US social security tax is withheld from employees’ wages under the Federal Insurance Contributions Act (FICA), which provides funding for the Social Security and Medicare programs. The goal of the Social Security program is to offer retirement, disability, and survivor’s benefits, whereas Medicare provides health insurance.
Although many companies believe they have a good process in place to address the withholding of these taxes for their US-based employees that work in the US, it is critical that they review and understand the rules for their internationally mobile population. Through proper review and planning, companies can mitigate risks and may also achieve substantial cost savings.
A Tax Paid by Both Employers and Employees
FICA is a payroll tax that is imposed on both employers and their employees. In general, every employer is required to withhold and deduct FICA tax from wages. In addition to salary, many other types of compensation are subject to FICA tax, including bonuses, equity income, commissions, allowances, and certain fringe benefits.
For 2019, the Social Security component of FICA (comprised of old age, survivors, and disability insurance taxes) is 12.4 percent and is withheld up to a wage limit of $132,900. The Medicare component (hospital insurance taxes) is 2.9 percent on an unlimited wage base. Each of these taxes is withheld evenly between the employer and employee (i.e., 6.2 percent Social Security and 1.45 percent Medicare tax for both employer and employee). In addition, a 0.9 percent Medicare tax is imposed on single taxpayers receiving wages in excess of $200,000. This wage requirement differs for married taxpayers filing a joint return ($250,000) and married taxpayers who file separately ($125,000).
Under FICA, an employer is responsible for withholding these social security taxes from employee wages and depositing the amounts owed by both employee and employer with the IRS. It is critical for employers with mobile employees to understand the rules. For example, employers who employ US citizens and permanent residents (i.e., green card holders) may need to withhold FICA even if their employee is working outside the US. If these same employees are employed by a foreign employer, then FICA would only apply to wages relating to US services.

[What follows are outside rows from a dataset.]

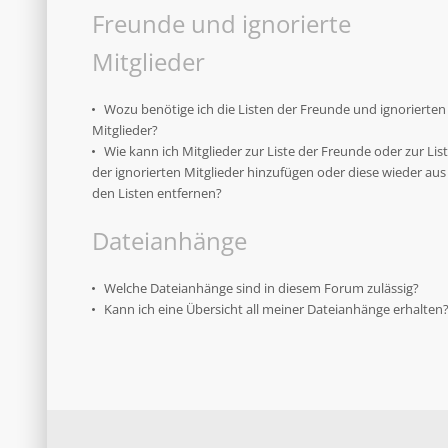
Freunde und ignorierte
Mitglieder
Wozu benötige ich die Listen der Freunde und ignorierten
Mitglieder?
Wie kann ich Mitglieder zur Liste der Freunde oder zur Lis
der ignorierten Mitglieder hinzufügen oder diese wieder aus
den Listen entfernen?
Dateianhänge
Welche Dateianhänge sind in diesem Forum zulässig?
Kann ich eine Übersicht all meiner Dateianhänge erhalten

Non-Residents Working in the US
Employers should be diligent when employing non-residents in the United States with regard to the applicability of social security tax. Under US domestic tax rules, social security tax would only apply to US-sourced income (i.e., allocation based on the proportion of US workdays for most cash compensation). Depending on their immigration status, social security tax may not be required for a certain period of time. For example, there are exceptions to FICA for certain students and trainees on F and J visas who are working under the terms of their visas for limited periods of time.
Additionally, if an employee remains covered in the social security system of their Home country, social security tax may not be required in the Host country if a totalization agreement is in place between both countries. This scenario is most common when the Home country sends the employee on a foreign assignment to the Host country.
There are a number of complexities that can apply to the calculation of social security taxes, and companies need to make sure they understand the rules and obtain proper documentation from the employee to support the appropriate payroll withholding. Failure to do so can result in additional compliance costs, including penalties and interest.
Totalization Agreements Can Limit Double Taxation
The United States has income tax treaties with a number of other countries that address corporate and individual tax issues, but these treaties do not apply to social security taxes. However, in some cases, both employees and employers may take advantage of totalization agreements the United States has entered into with 30 other countries. Goals of these totalization agreements include the elimination of dual coverage and taxes and the filling of gaps in benefit protection for mobile workers.
In general, these agreements provide that an employee would pay social security tax in the country where they are working. However, the agreements typically also provide an ability for the employee to remain covered in their Home country for temporary employment scenarios (commonly up to five years, with limited extensions often possible) if a “certificate of coverage” is obtained from the Home country’s Social Security Administration.
If an employee is transferred for an indefinite period or if a totalization agreement is not available, a certificate of coverage would not be possible, which could result in unexpected employer and employee social tax costs. For these reasons, planning is important. In some cases, social security tax planning alone can lead to cost savings running 10-15 percent of the total cost of the assignment.
Mobility Tax Specialists Can Help with Totalization Agreements
Mobility tax specialists who understand the rules and requirements of social security tax can help employers navigate the US and international social security system in an efficient manner with the proper up-front planning. Additionally, mobility tax specialists can assist with the filing of certificates of coverage and identification of tax planning ideas such as review of assignment duration or localization options.
If you’re seeking a mobility tax consultant who understands the ins and outs of creating a mobility tax program, do your homework and ensure you’re learning from the tax mistakes of others.
The information provided in this article is for general guidance only and should not be utilized in lieu of obtaining professional tax and/or legal advice.